UPDATE (26/10) British Airways has revealed a further 185,000 customers may have been impacted by a breach in April and June. Of the original 380,000 victims in September, only 244,000 had their card details stolen, the airline added.

Rogue JavaScript code implanted in the British Airways (BA) payment page has been blamed for a recent high-profile breach which has left the airline in turbulence.

BA admitted last week that the personal data and payment card information of 380,000 customers had been stolen from its site over a period of 15 days, from August 21 until September 5.

The airline said the breach, detected by an unnamed but pre-existing security provider, has already been resolved.

The breach, reported to data privacy watchdogs at the Information Commissioner's Office (ICO), has become the subject of an ongoing National Crime Agency-led police investigation. BA is citing this investigation in declining to comment on the cause of the hack.

Security firm RiskIQ has come up with evidence, however, that card-slurping code was pushed onto BA’s payments page through a backdoored version of the Modernizr JavaScript library.

This code uploaded malicious script to a shadow server controlled by the crooks, according to RiskIQ, which based its analysis on up-to-date web-crawler data.

Attacker code was loaded via BA’s baggage claim information page as part of a targeted attack that was carefully designed to blend in with the airline’s legitimate payment processing infrastructure.

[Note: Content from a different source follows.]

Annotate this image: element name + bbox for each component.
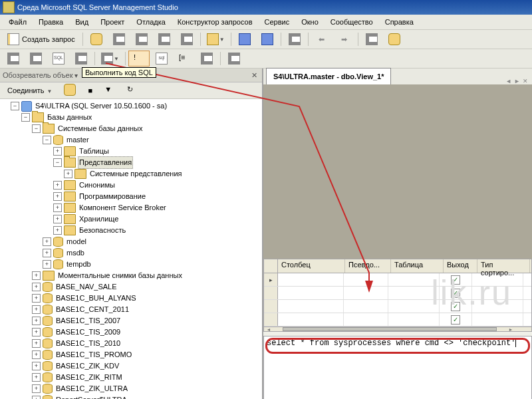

Similar features in BA’s web and mobile apps were also exploited to target mobile as well as internet-based ticket purchases.

RiskIQ blames the heist on a hacking group called Magecart, previously blamed for the July Ticketmaster breach, which resulted in the exposure of 40,000 card details.

Magecart’s previous stock in trade has been to subvert third-party scripts to pwn hundreds of sites in one fell swoop. The BA hack was more targeted.

“Magecart operatives compromised the British Airways site directly and planned their attack around the site’s unique structure and functionality,” RiskIQ said.

Both hacks illustrate the perils of running third-party JavaScript on sensitive webpages – many firms run analytic and customer service tools on payment pages, sometimes even without <iframe> isolation on payment card fields.

Lessons

Professor Alan Woodward of Surrey University urged developers to stay away from the practice of running third-party JavaScript on sites.

Prof Woodward told The Daily Swig: “The PCI [Payment Card Industry] standard warns about a number of common attacks, including code injection, and directs that website operators need to follow best practice to avoid such risks. That would include ensuring payments processing is isolated from any unnecessary code.”

There is a lot in the PCI data security procedures about protecting card data in transmission (use TLS) and storage (encrypt it), but the standard doesn’t specifically address this type of attack. It only addresses the better-known code injection and cross site type attacks, according to Prof Woodward.

“One thing PCI does suggest is that regular security audits are done,” he said. “In a modern system most would consider best practice to be monitoring for file changes. That would have caught this attack.”

Leigh-Anne Galloway, cybersecurity resilience lead at Positive Technologies and expert in payment security, told The Daily Swig: “It should be within scope because it [the standard] deals with storing and transmission, but PCI DSS (data security standard) doesn't explicitly address this vulnerability.”

The Magecart credit-card skimming group remains highly active and a threat to all organizations offering online payment facilities.

Only this week the Feedify Javascript library was compromised with code bearing the hallmarks of Magecart.

The code was purged before reportedly returning hours later.

The India-based push notification tool developer is yet to respond to requests for comment on the incident.